> [Exercise directions]: Tally up the lines below that include the word "展商推荐". Answer with the number alone.
%%
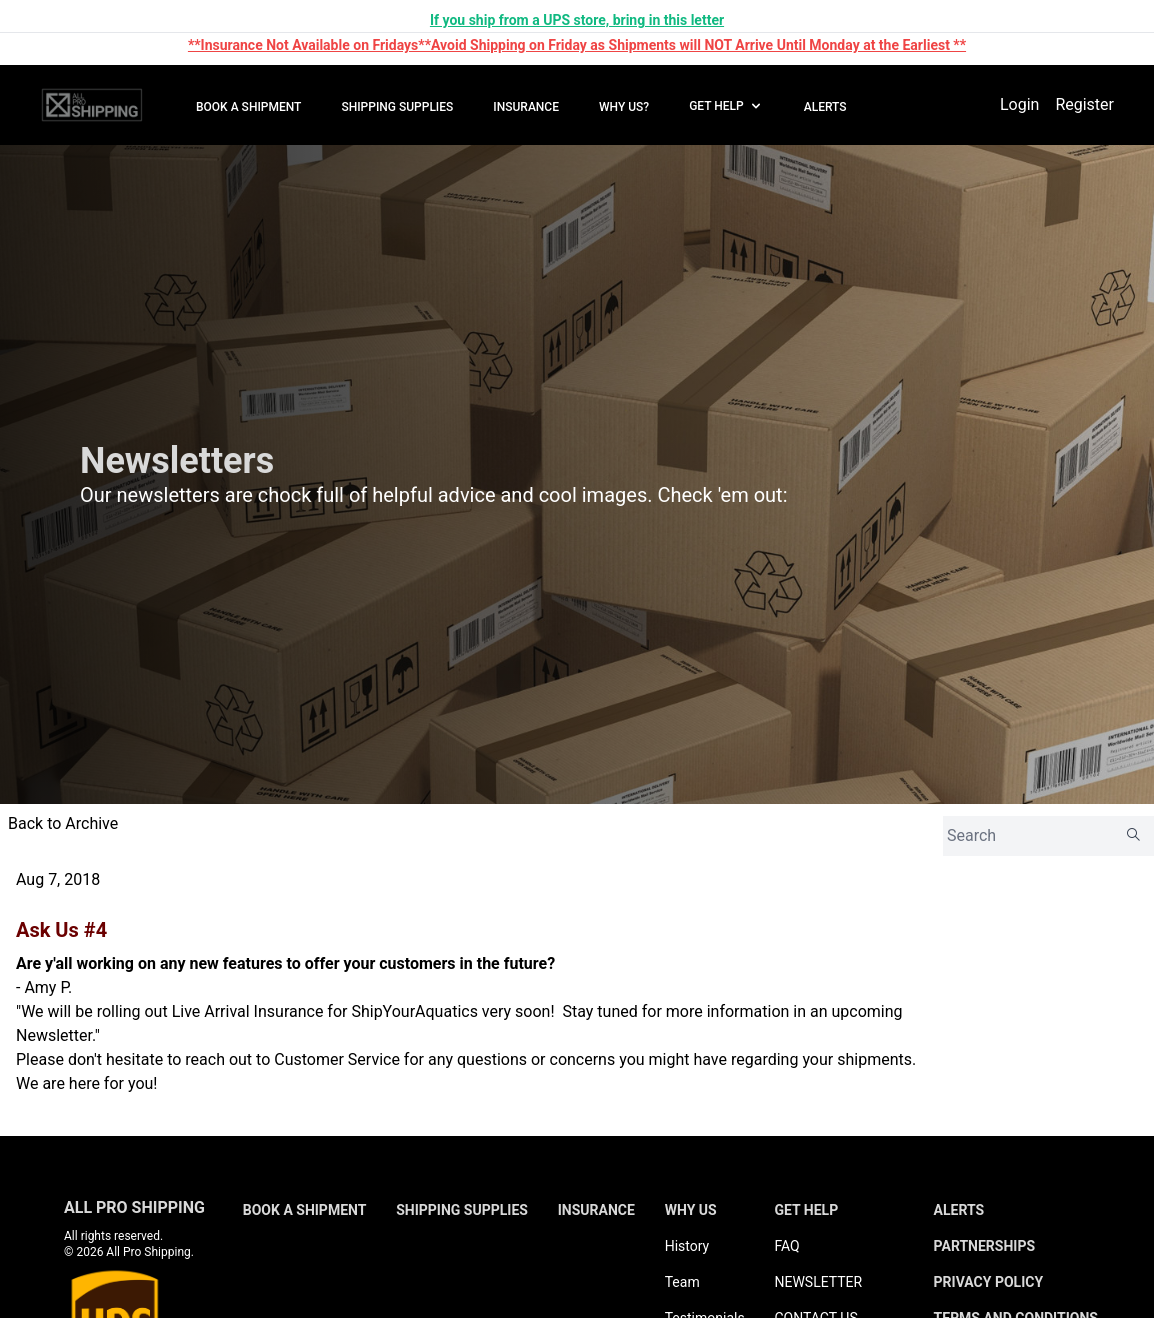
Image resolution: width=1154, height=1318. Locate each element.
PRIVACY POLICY (989, 1282)
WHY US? (624, 107)
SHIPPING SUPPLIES (397, 107)
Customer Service (337, 1059)
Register (1084, 104)
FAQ (786, 1246)
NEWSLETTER (818, 1282)
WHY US (691, 1210)
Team (682, 1282)
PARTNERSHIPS (985, 1246)
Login (1019, 104)
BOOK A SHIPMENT (248, 107)
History (687, 1246)
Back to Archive (63, 823)
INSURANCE (526, 107)
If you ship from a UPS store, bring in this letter (577, 20)
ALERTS (825, 107)
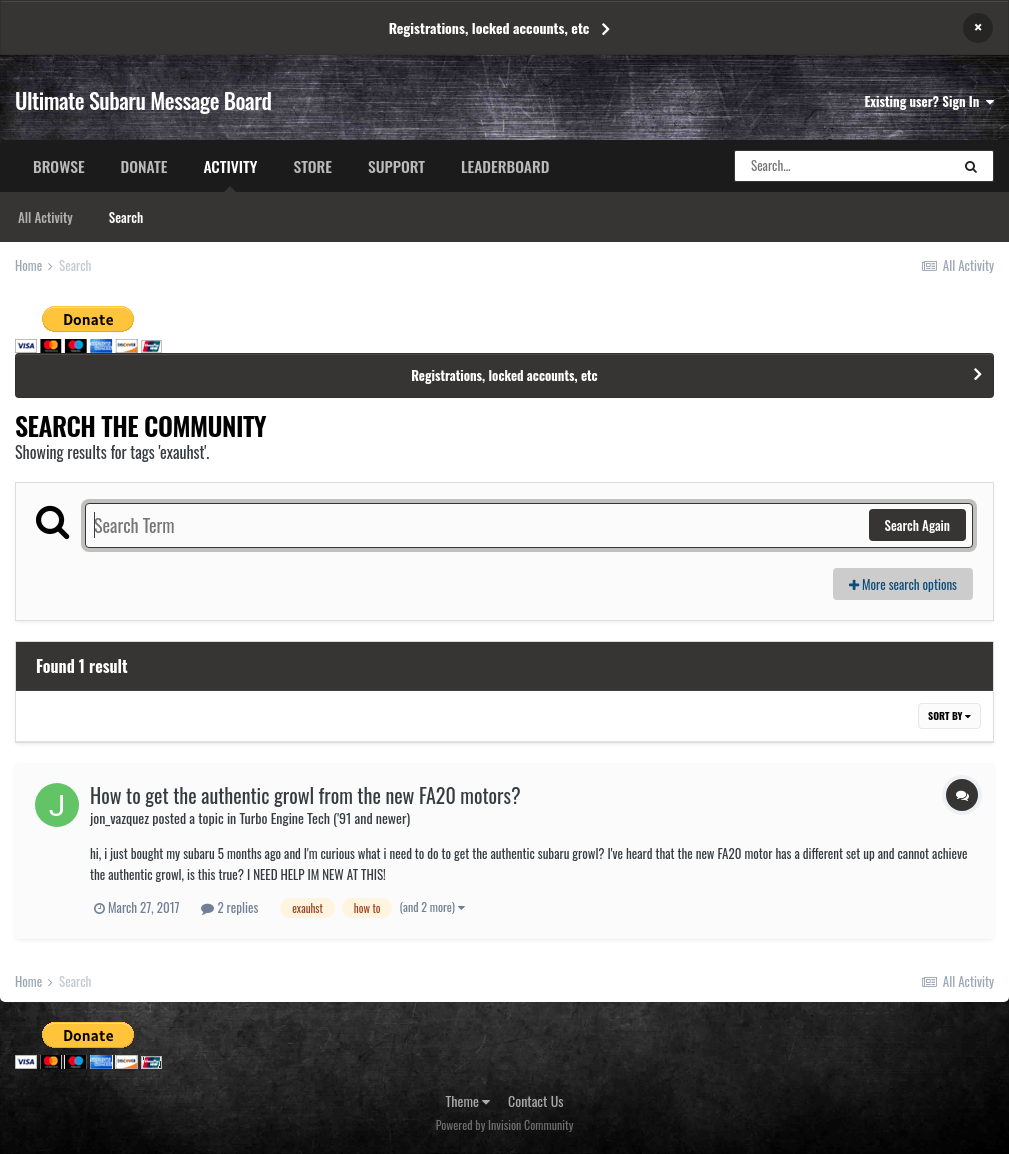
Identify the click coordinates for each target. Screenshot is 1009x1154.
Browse (59, 166)
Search (126, 217)
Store (312, 166)
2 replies (229, 907)
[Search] (842, 166)
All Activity (45, 217)
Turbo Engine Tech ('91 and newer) (324, 817)
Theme (468, 1100)
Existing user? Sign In (929, 101)
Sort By (949, 715)
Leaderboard (505, 166)
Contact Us (535, 1100)
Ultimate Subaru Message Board (143, 100)
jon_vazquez (119, 817)
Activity (230, 173)
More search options (903, 584)
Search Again (917, 525)
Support (396, 166)
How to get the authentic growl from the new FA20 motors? (305, 795)
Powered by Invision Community (505, 1124)
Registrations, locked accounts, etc (489, 27)
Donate (144, 166)
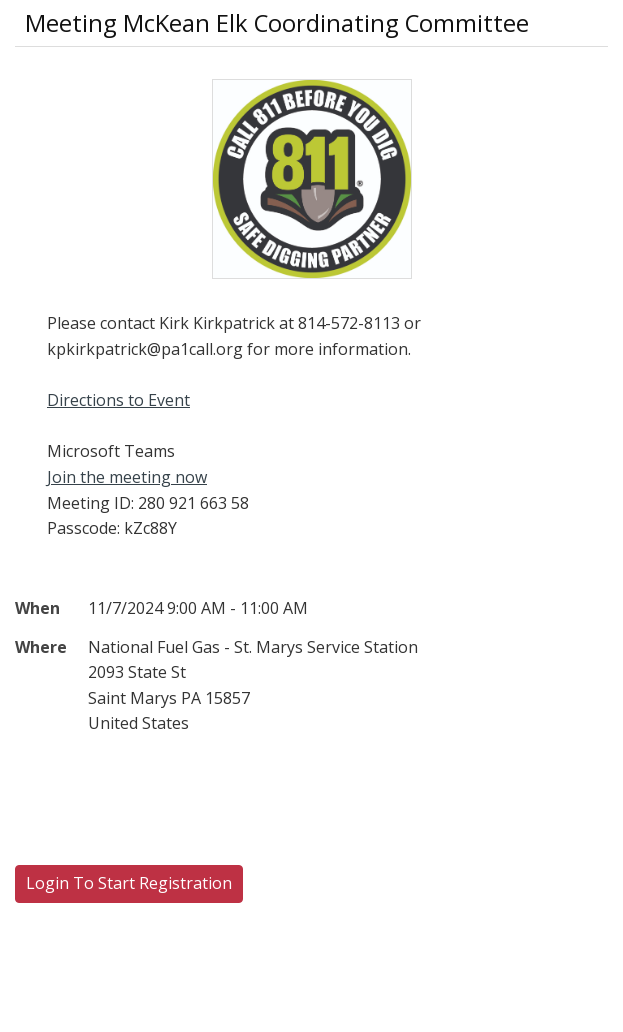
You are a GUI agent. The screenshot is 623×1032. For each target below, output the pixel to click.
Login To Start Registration (129, 883)
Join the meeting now (127, 477)
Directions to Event (118, 400)
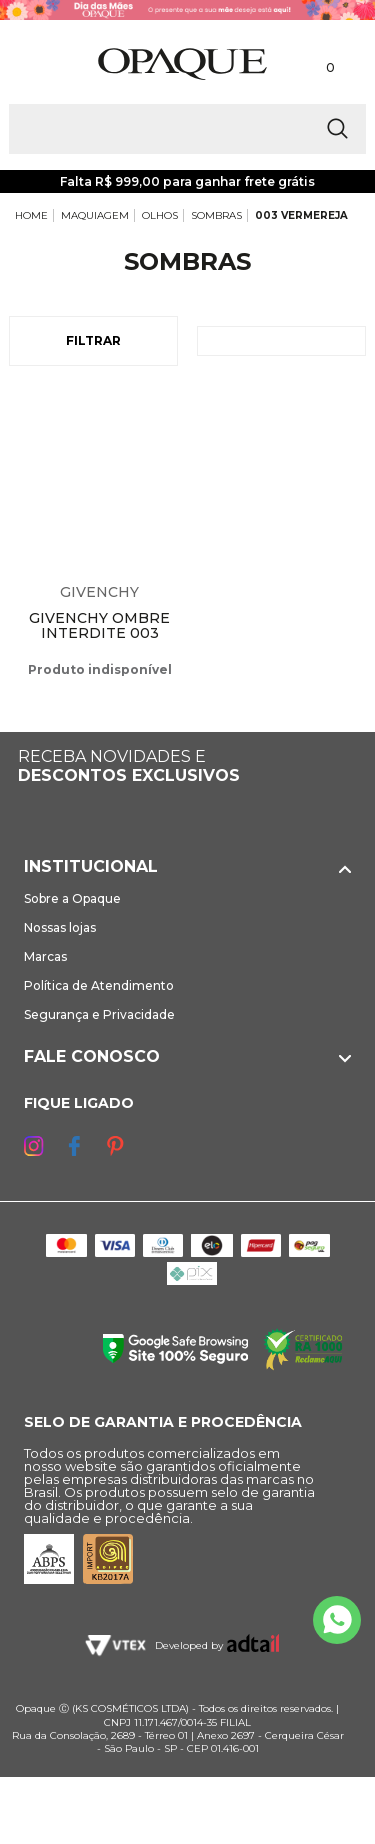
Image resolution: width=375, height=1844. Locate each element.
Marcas (45, 956)
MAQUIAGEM (95, 215)
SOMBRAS (216, 215)
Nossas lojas (60, 927)
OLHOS (160, 215)
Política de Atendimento (99, 985)
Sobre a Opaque (72, 898)
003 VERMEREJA (301, 215)
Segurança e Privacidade (99, 1014)
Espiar (167, 408)
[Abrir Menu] (48, 64)
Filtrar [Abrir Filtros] (93, 340)
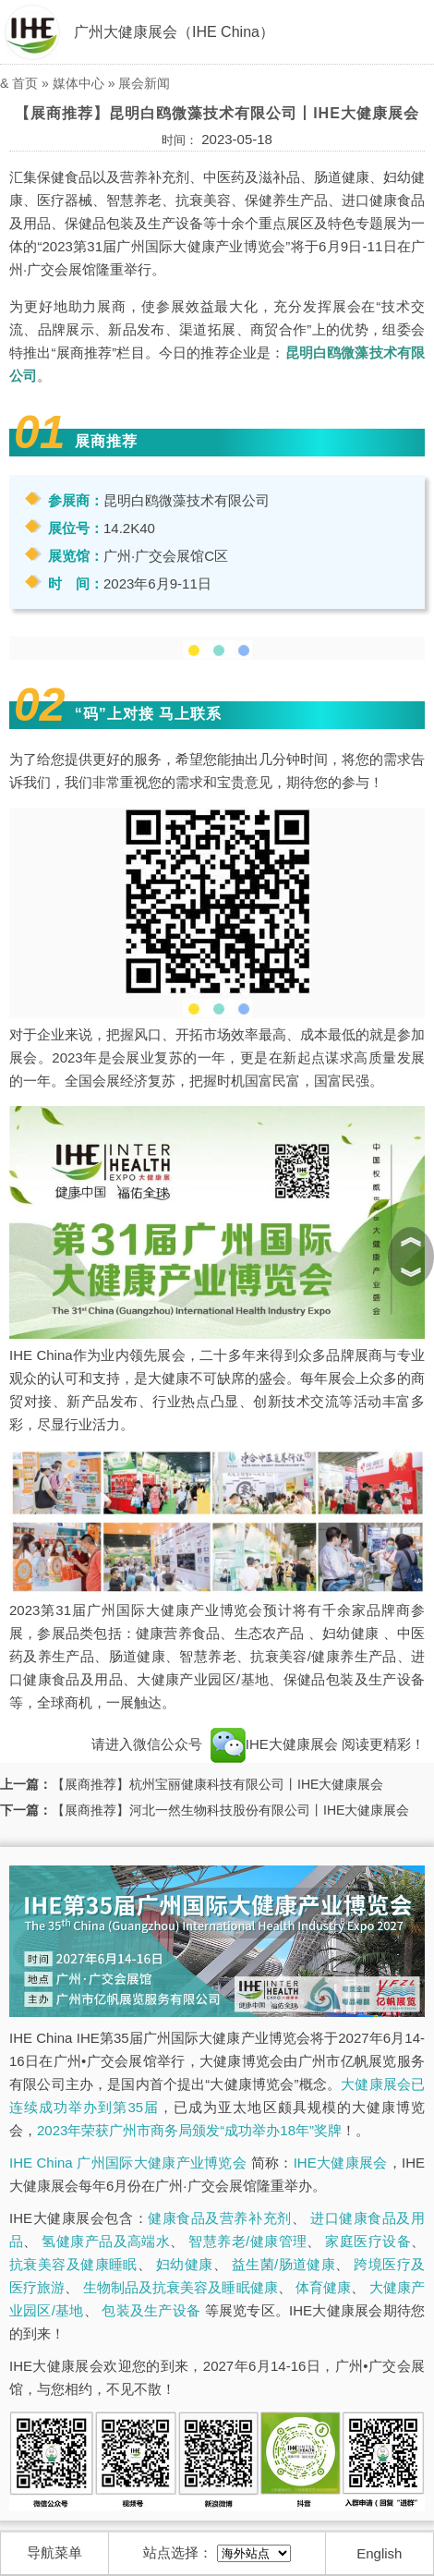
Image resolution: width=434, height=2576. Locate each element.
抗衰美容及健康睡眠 (73, 2264)
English (379, 2553)
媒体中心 (78, 83)
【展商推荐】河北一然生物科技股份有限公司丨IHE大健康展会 (230, 1810)
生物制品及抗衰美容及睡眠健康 (180, 2287)
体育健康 (323, 2287)
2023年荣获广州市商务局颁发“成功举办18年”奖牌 (189, 2130)
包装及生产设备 (151, 2310)
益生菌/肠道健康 (284, 2264)
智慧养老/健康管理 (247, 2241)
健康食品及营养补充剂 (220, 2218)
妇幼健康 (184, 2264)
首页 (25, 83)
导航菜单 (54, 2552)
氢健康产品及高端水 (106, 2241)
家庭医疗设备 (368, 2241)
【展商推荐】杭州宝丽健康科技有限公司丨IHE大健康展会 (217, 1784)
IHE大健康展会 (274, 1744)
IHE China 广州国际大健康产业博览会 (128, 2162)
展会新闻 (144, 83)
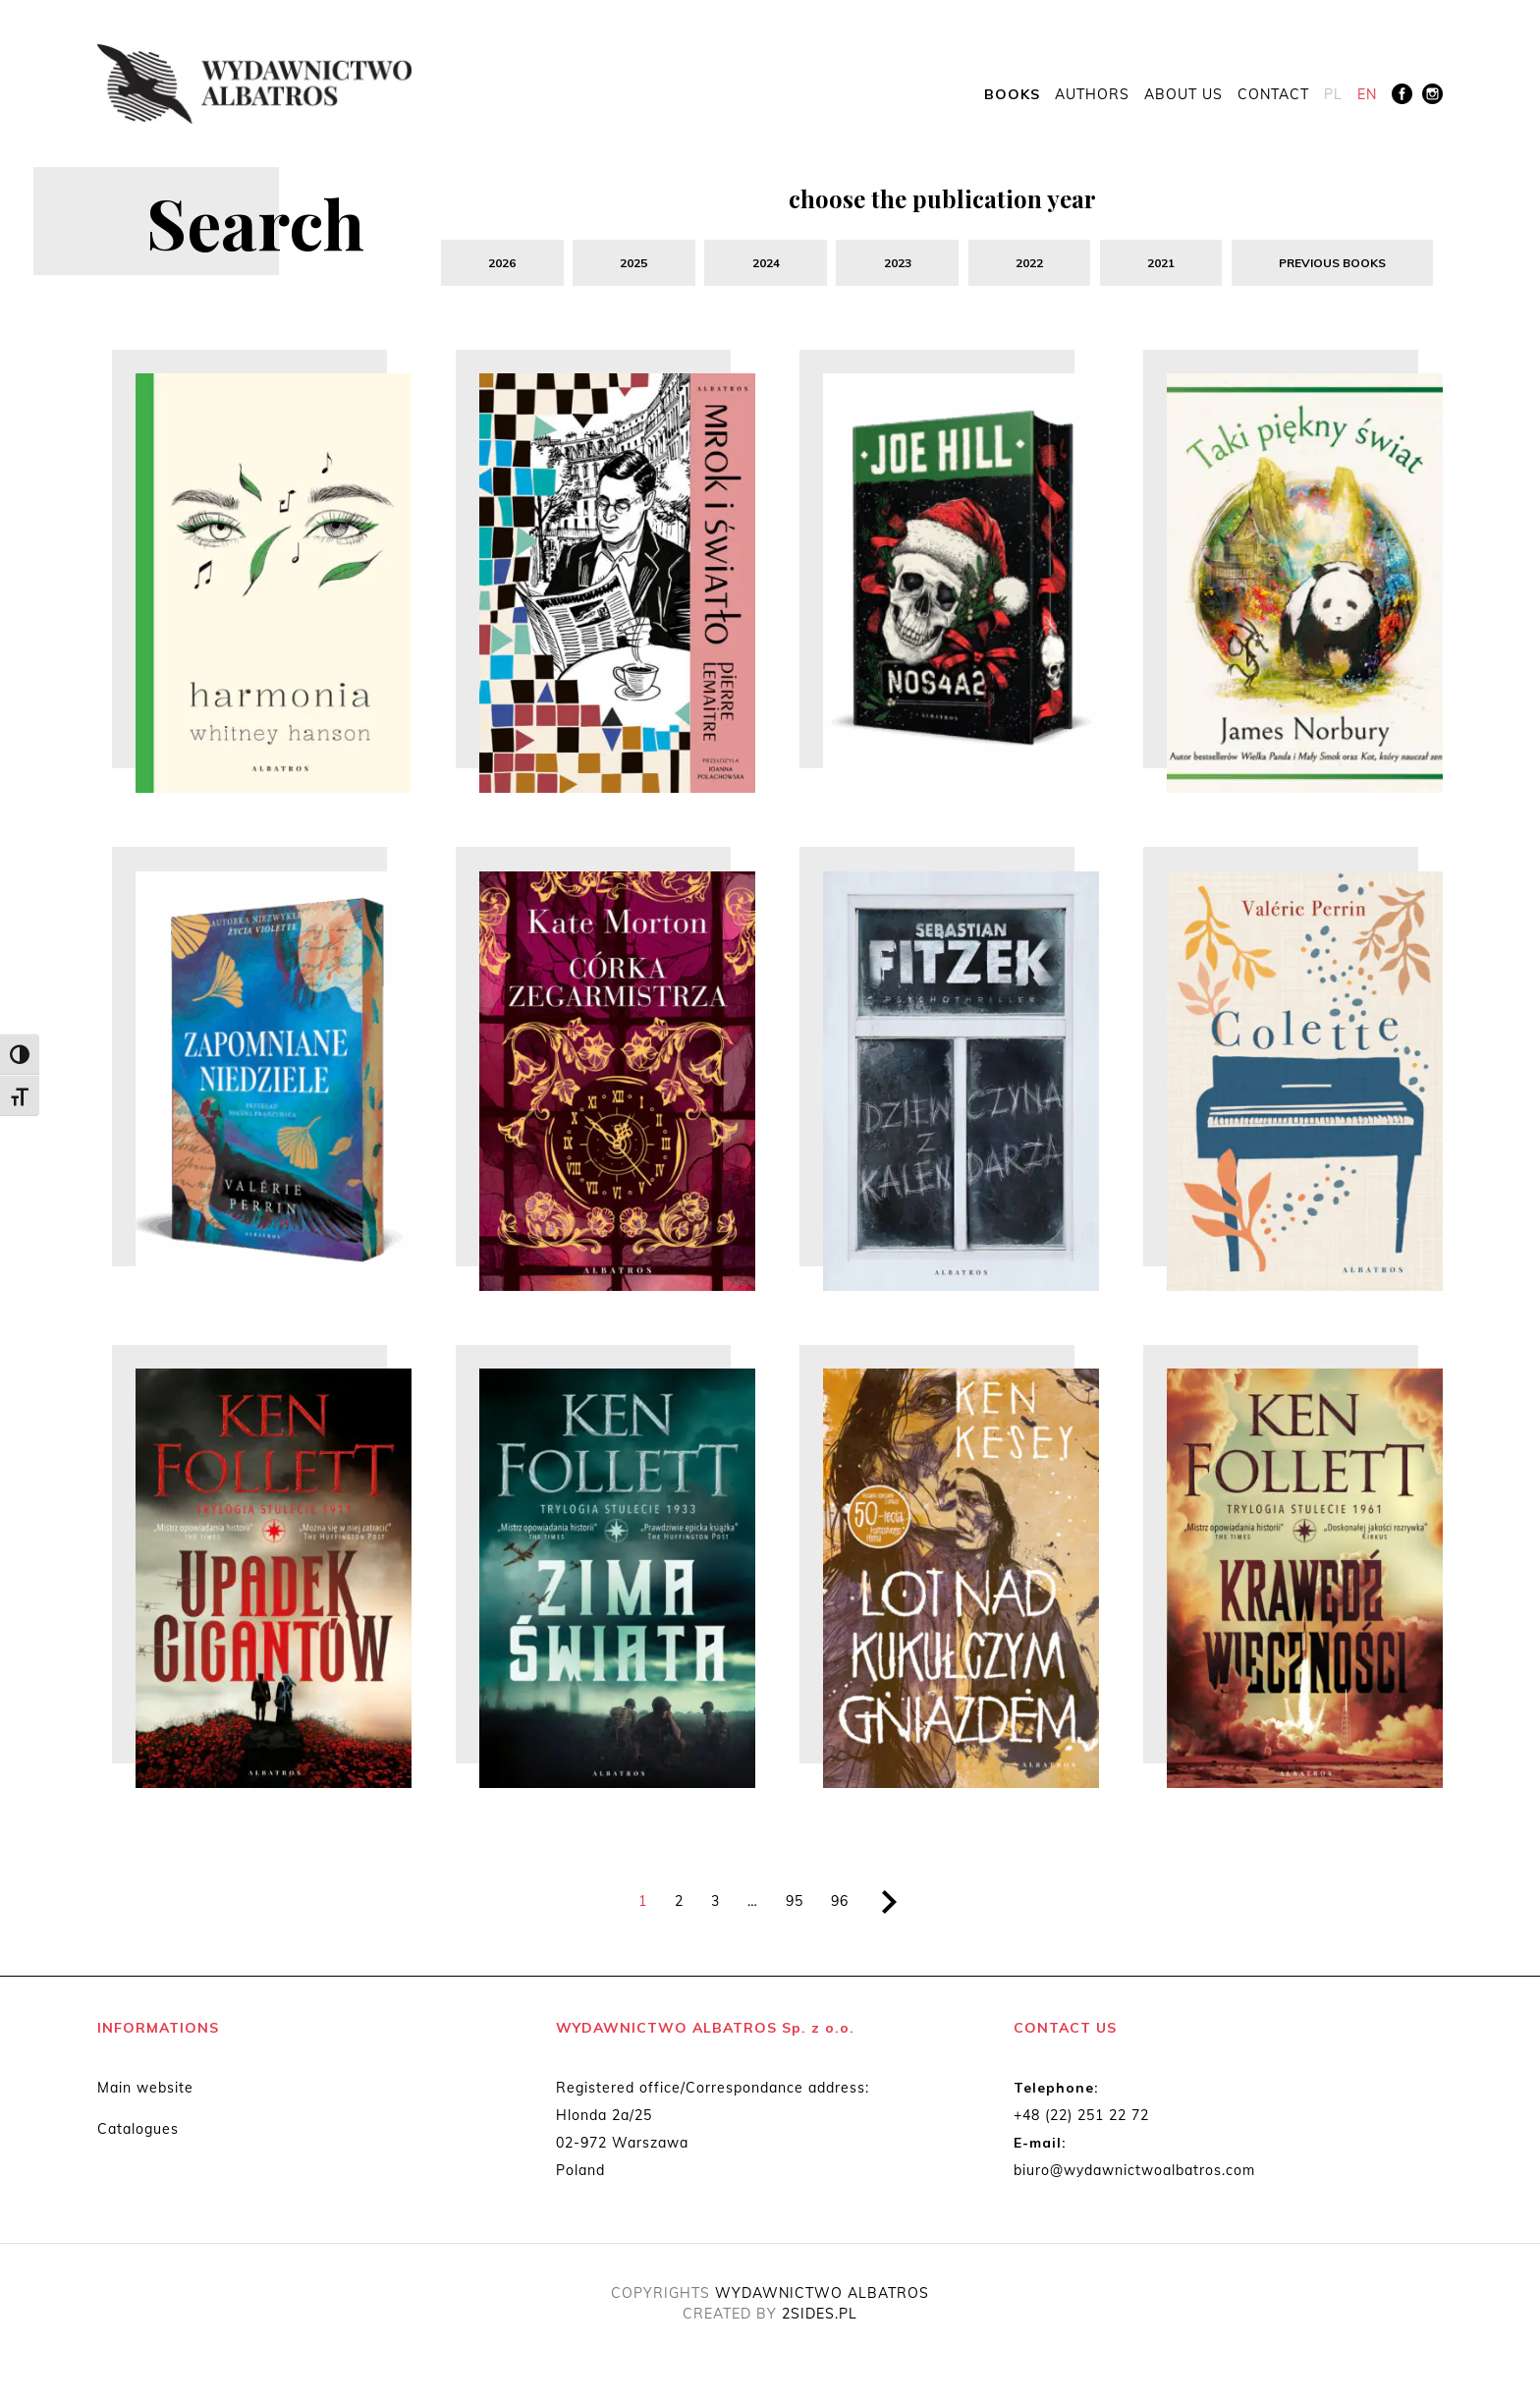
%%
> [Output of the exercise]: 2